Он пожимал плечами и усмехался.
- Конечно... На окошке нет решетки, а на двери - замка. Но покинуть эту избушку все равно не можем.
Мы действительно не могли пока покинуть наше убежище. Даже в единственное окошко выглядывали украдкой. Оно выходило на просторный, обнесенный кирпичной стеной двор. Пригретые весенним солнцем, там бродили коровы и телята, важно шествовали через лужу гуси. Мы отскакивали от окошка, когда во двор выбегали двое мальчишек лет семи-восьми. В синих комбинезонах, серых шапочках с большими козырьками, они так походили друг на друга, что мы не могли различать их. Мальчишки замахивались на гусей, и те с угрожающим шипением вытягивали к ним длинные шеи. Забияки отбегали, но птиц в покое не оставляли. Тогда из дома появлялся высокий старик с красным лицом и громким хриплым голосом. Вооружившись хворостиной, он с шутливой свирепостью гонялся за мальчишками. Дети не знали, что в пристройке к коровнику кто-то скрывается. Старик, наверное, знал это и бросал иногда в наше окошко короткие пристальные взгляды.
Хаген покинул нас на другой день, пообещав прислать кого-нибудь, кто увел бы отсюда. Однако прошел день, другой, третий, четвертый, бесконечно длинные ночи сменяли их, а от ушедшего не было ни посланцев, ни вестей. И в мою душу закрадывалась тревога: "Сбежал, пацифист? Или опять в немецкие руки попался?"
- Что слышно от Хагена? - спрашивал я нашего хозяина, когда тот приносил еду.
- Ничего, - отвечал после некоторого раздумья голландец. Он расставлял на столе миски, немного отодвигался в сторону, давая нам место, и еще раз подтверждал: - Ничего...

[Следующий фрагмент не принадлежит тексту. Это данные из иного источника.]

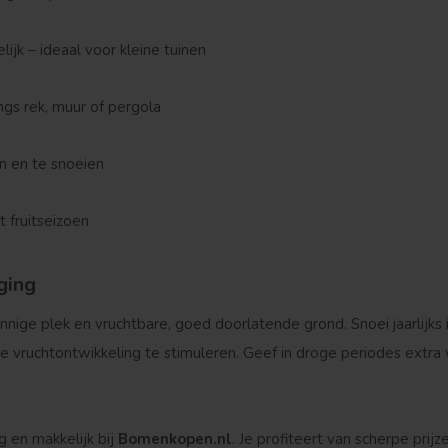
lijk – ideaal voor kleine tuinen
ngs rek, muur of pergola
n en te snoeien
t fruitseizoen
ging
ige plek en vruchtbare, goed doorlatende grond. Snoei jaarlijks 
vruchtontwikkeling te stimuleren. Geef in droge periodes extra w
g en makkelijk bij
Bomenkopen.nl
. Je profiteert van scherpe prijz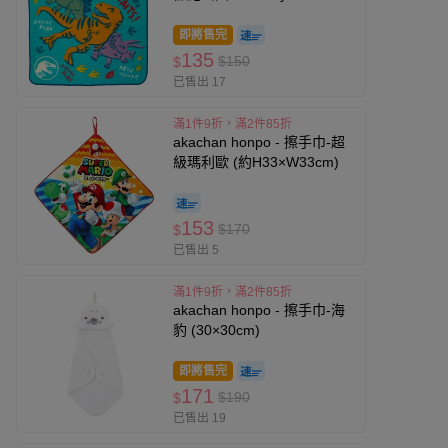
(33×33cm)
即將售完
135
$150
$
已售出 17
滿1件9折，滿2件85折
akachan honpo - 擦手巾-超
級瑪利歐 (約H33×W33cm)
153
$170
$
已售出 5
滿1件9折，滿2件85折
akachan honpo - 擦手巾-海
豹 (30×30cm)
即將售完
171
$190
$
已售出 19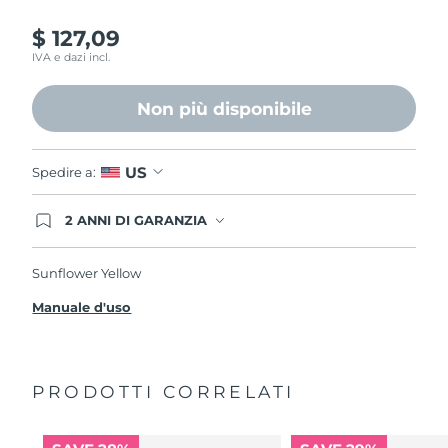
$ 127,09
IVA e dazi incl.
Non più disponibile
US
Spedire a:
2 ANNI DI GARANZIA
Gli ordini registrati oggi avranno una copertura
completa della garanzia FOREO. Questo significa
che, in caso di difetti nei primi 2 anni dalla data di
Sunflower Yellow
acquisto, FOREO sostituirà il tuo prodotto
gratuitamente.
Manuale d'uso
PRODOTTI CORRELATI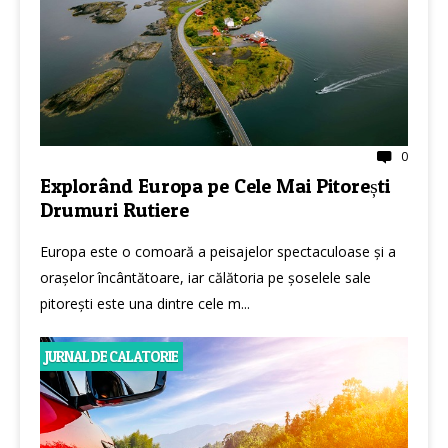
0
Explorând Europa pe Cele Mai Pitorești
Drumuri Rutiere
Europa este o comoară a peisajelor spectaculoase și a
orașelor încântătoare, iar călătoria pe șoselele sale
pitorești este una dintre cele m...
JURNAL DE CALATORIE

- Почему же ничего? Забыл он о нас, что ли?
- Не знаю, - так же односложно и неторопливо отвечал хозяин, - не знаю...
Он был очень неразговорчив и медлителен, этот высокий, крепко сложенный крестьянин с продолговатым узким лицом, на котором особенно выделялся прямой тонкий нос, нависающий над маленьким тонкогубым ртом. Его светлые глаза почти всегда оставались неподвижными. Когда крестьянин задумывался, они совсем останавливались и казались парой оловянных пуговиц с коричневыми точечками в центре.
Сначала крестьянин очень не понравился мне. Опасаясь встретить посторонних, мы не решились сразу подойти к его дому. Долго прятались в кустах, подкарауливая хозяина. Дождались, наконец, когда тот оказался почти рядом, и окликнули его. Увидев перед собой обросших людей, в оборванной полутюремной, полуэсэсовской одежде, крестьянин не вздрогнул, не испугался. Он смотрел на нас с таким равнодушием, точно встречал беглецов ежедневно.